The story continues. K and I tuck and tuck and tuck our mosquito net so very tightly under our mats, and I leave my Rat Pack outside of the tent - you can't really get rid of crumbs, you know, and we finally fall asleep. You know how when you're dreaming and something is happening in the real world...how your dream incorporates that reality right into it in some wacky fashion?
Well, I am dreaming that I am in an Easter play and that someone is putting a crown on my head. Someone is Pat-Pat Patting my head, putting the crown on really, really well. (Kathy Clift, read no further).
Yeah, so (everyone but Kathy) pat pat pat pat...pat pat pat - tighten that Easter crown - and then I cross the threshold from the dream. There is no Easter play. There is no crown on my head. Rather, the TNO Rat is pat pat patting my head, through the thick white mosquito net.

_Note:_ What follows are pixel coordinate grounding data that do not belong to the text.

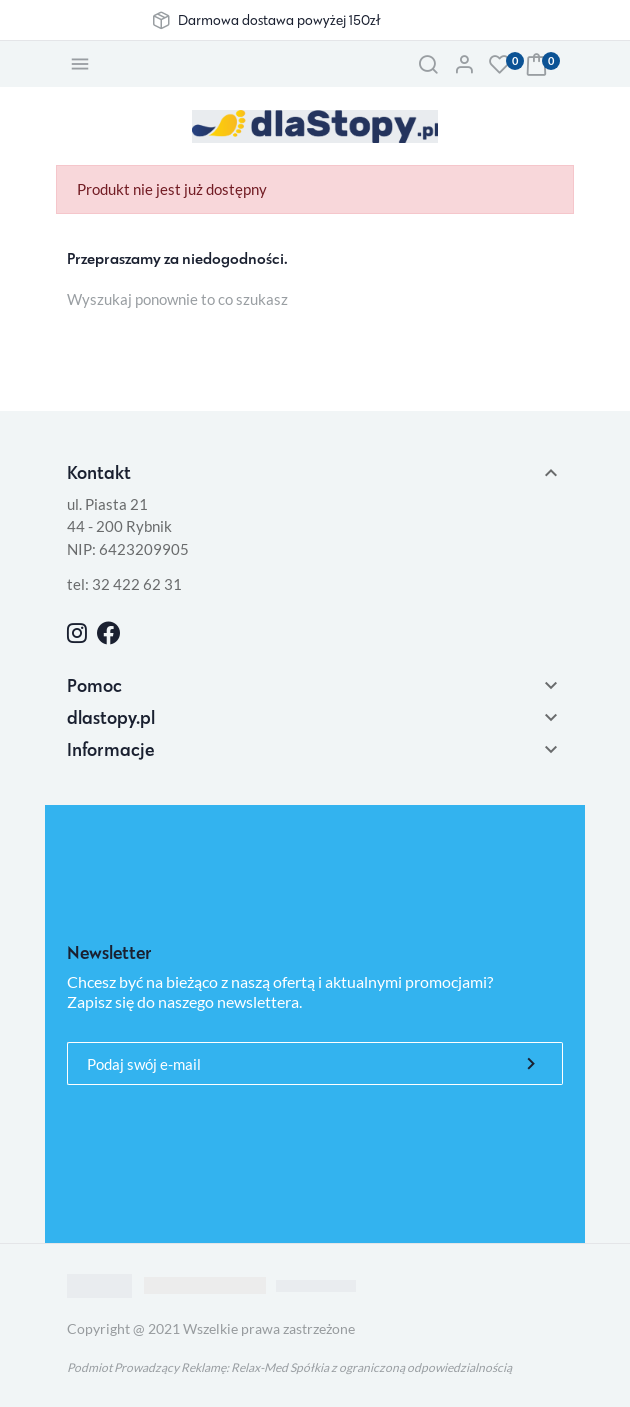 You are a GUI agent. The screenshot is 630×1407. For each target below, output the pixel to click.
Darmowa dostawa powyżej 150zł (279, 20)
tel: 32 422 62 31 (124, 584)
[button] (428, 64) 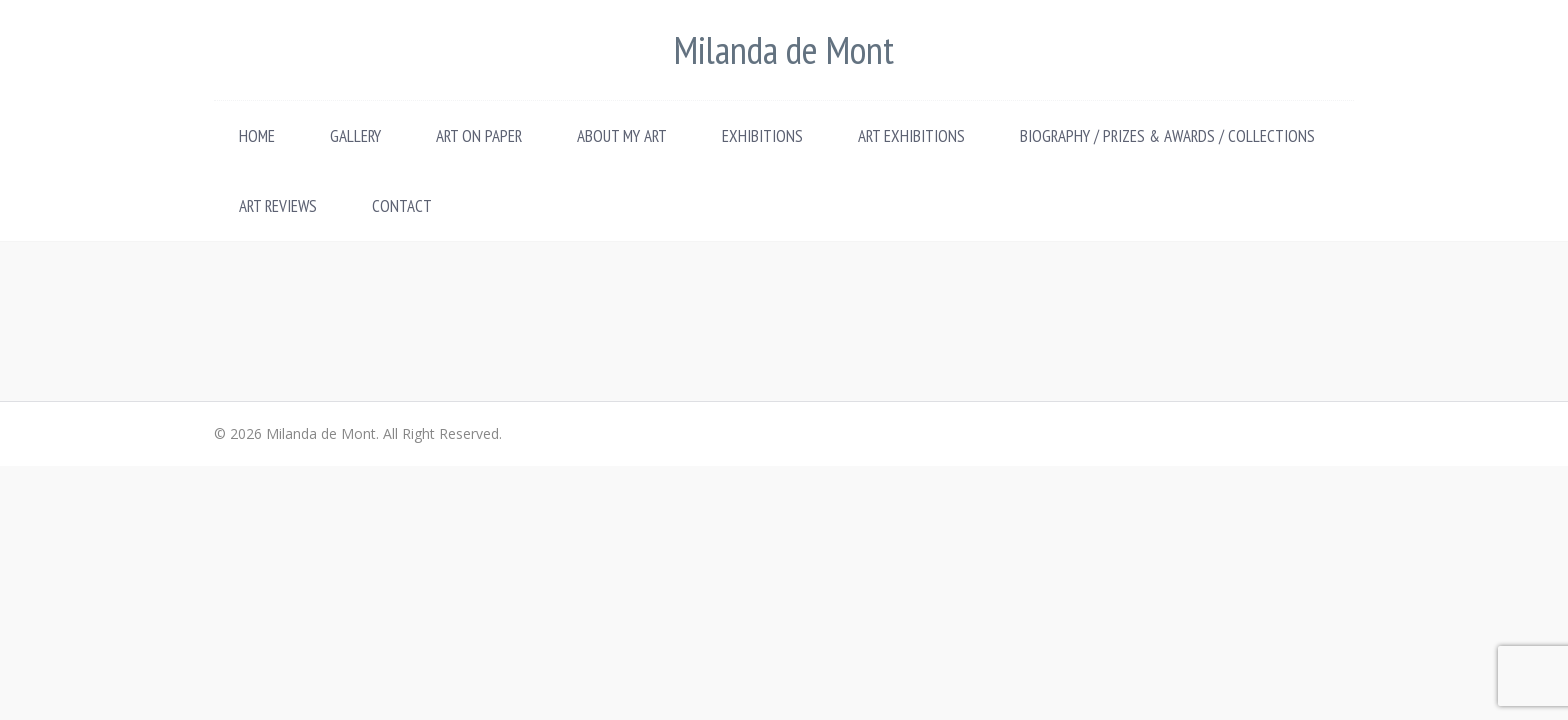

I leap up and into Katherine's corner.
"Katherine! A rat was just patting my head!"
Woken out of a deep sleep, K says, "OK."
That's all I get, "OK."
I can assure you that if she or you or anyone else endured this horror and woke me up to tell me about it, I would give you more than "OK." I guarantee you.
Somehow, in my world of horror, I manage to fall back to sleep. Upon waking again and venturing out of the Rat Net, I find that TNO Rat did not get his fill of my REI Rat Pack during Round #1. He has nibbled through another section, and he has nibbled through the strap that attaches the whole pack together. Which was completely unnecessary.
So even if I tried to forget about the rat pat pat patting my head in the night, the crazy way I had to string the Rat Pack together for the rest of the trip reminded me of him every day.
Still, I must give the whole Gibbon Experience a Triple Hot Shower with English TV rating. After all, I was staying in the rat's tree. And the tarantula's tree (which we kept our flashlights on all night - hanging out on the thatched roof, because, what do you do if all of the sudden the tarantula disappears?)
On day three, we descend from our forest into the small village at the base of the preserve. We have come upon the beginning of a five day long New Year's celebration, and the village girls are dressed in their colorful dresses and hats adorned with pom pom balls. They are standing in two opposing lines, playing underhand catch with balls made out of soft material. They invite us to join in as the boys play soccer next to us. We don't take pictures, because "we are not from National Geographic." The handsome Frenchman who overseas the conservation project lounges in his baggy wrap around pants, cooly smoking a cigarette and interacting with the men in Laotian while we all wait for our all-terrain vehicle to take us back to town.
What is not Triple Hot Shower with English TV about that scene?